Announcement

Collapse
No announcement yet.

Glibc Adds Arm SVE-Optimized Memory Copy - Can "Significantly" Help Performance

Collapse
X
 
  • Filter
  • Time
  • Show
Clear All
new posts

  • #11
    Originally posted by carewolf View Post
    No, I mean this code the story is about. It operates on 32 bytes at a time aka 256bits, so it won't run faster on a 512bit implementation (well at least according to this summary).
    Oh, right. The patch does call it an initial implementation, leaving open the possibility for further improvements.

    Realistically, the A64FX is the only 512-bit implementation of which I'm aware. So, it's not currently very consequential to support no larger than 256-bit. Also, perhaps there's a point of diminishing returns that 256-bit already exceeds, though 512-bit is a typical cacheline size.

    Comment


    • #12
      Originally posted by coder View Post
      I disagree. You & Linus aren't thinking hard enough about the practical realities of software, on such a system. What's going to happen is that software will spawn too many threads, they'll get faulted off of the weak cores, and will simply contend for time on the more capable cores.

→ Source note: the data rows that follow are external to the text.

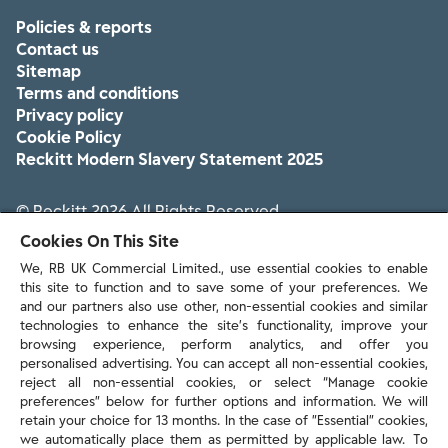
Policies & reports
Contact us
Sitemap
Terms and conditions
Privacy policy
Cookie Policy
Reckitt Modern Slavery Statement 2025
© Reckitt 2026 All Rights Reserved
Cookies On This Site
We, RB UK Commercial Limited., use essential cookies to enable
this site to function and to save some of your preferences. We
and our partners also use other, non-essential cookies and similar
technologies to enhance the site’s functionality, improve your
browsing experience, perform analytics, and offer you
personalised advertising. You can accept all non-essential cookies,
reject all non-essential cookies, or select “Manage cookie
preferences” below for further options and information. We will
retain your choice for 13 months. In the case of ”Essential” cookies,
we automatically place them as permitted by applicable law. To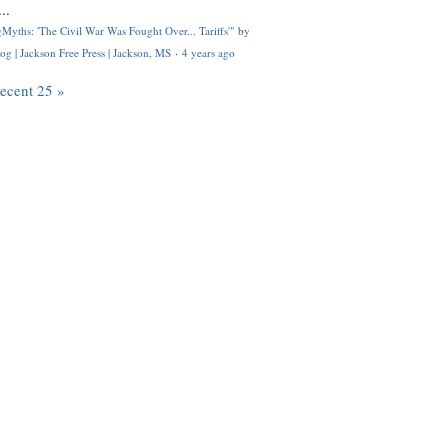
..
Myths: 'The Civil War Was Fought Over... Tariffs'" by
og | Jackson Free Press | Jackson, MS
·
4 years ago
recent 25 »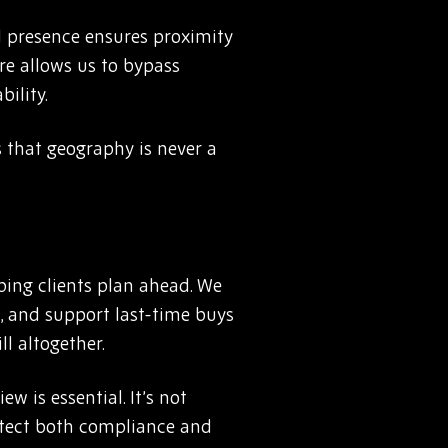
l presence ensures proximity
re allows us to bypass
ility.
 that geography is never a
ping clients plan ahead. We
 and support last-time buys
ll altogether.
w is essential. It’s not
otect both compliance and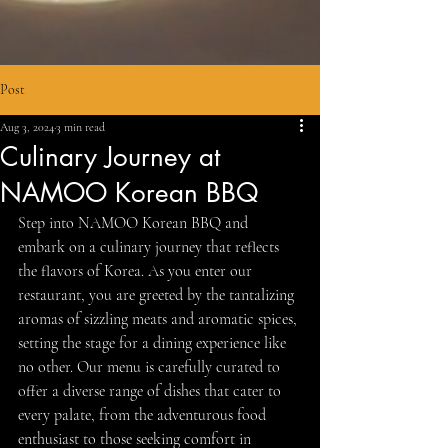
Post
Aug 3, 2024
3 min read
Culinary Journey at
NAMOO Korean BBQ
Step into NAMOO Korean BBQ and 
embark on a culinary journey that reflects 
the flavors of Korea. As you enter our 
restaurant, you are greeted by the tantalizing 
aromas of sizzling meats and aromatic spices, 
setting the stage for a dining experience like 
no other. Our menu is carefully curated to 
offer a diverse range of dishes that cater to 
every palate, from the adventurous food 
enthusiast to those seeking comfort in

      Often, apps are ignorant of what ISA extensions the libraries they're using even employ. So, putting the burden on the app developer to manage threads and affinities based on core capabilities is unreasonable and unrealistic.
      Maybe, maybe not. Linux distros being source based there is the potential for clever solutions. Libraries generally have multiple paths and fallback, and you could use namespace mechanism as a sort of LD_PRELOAD so that libraries know which path to pick in a way transparent to the app. Maybe you don't even open up the option until an app has high CPU demand.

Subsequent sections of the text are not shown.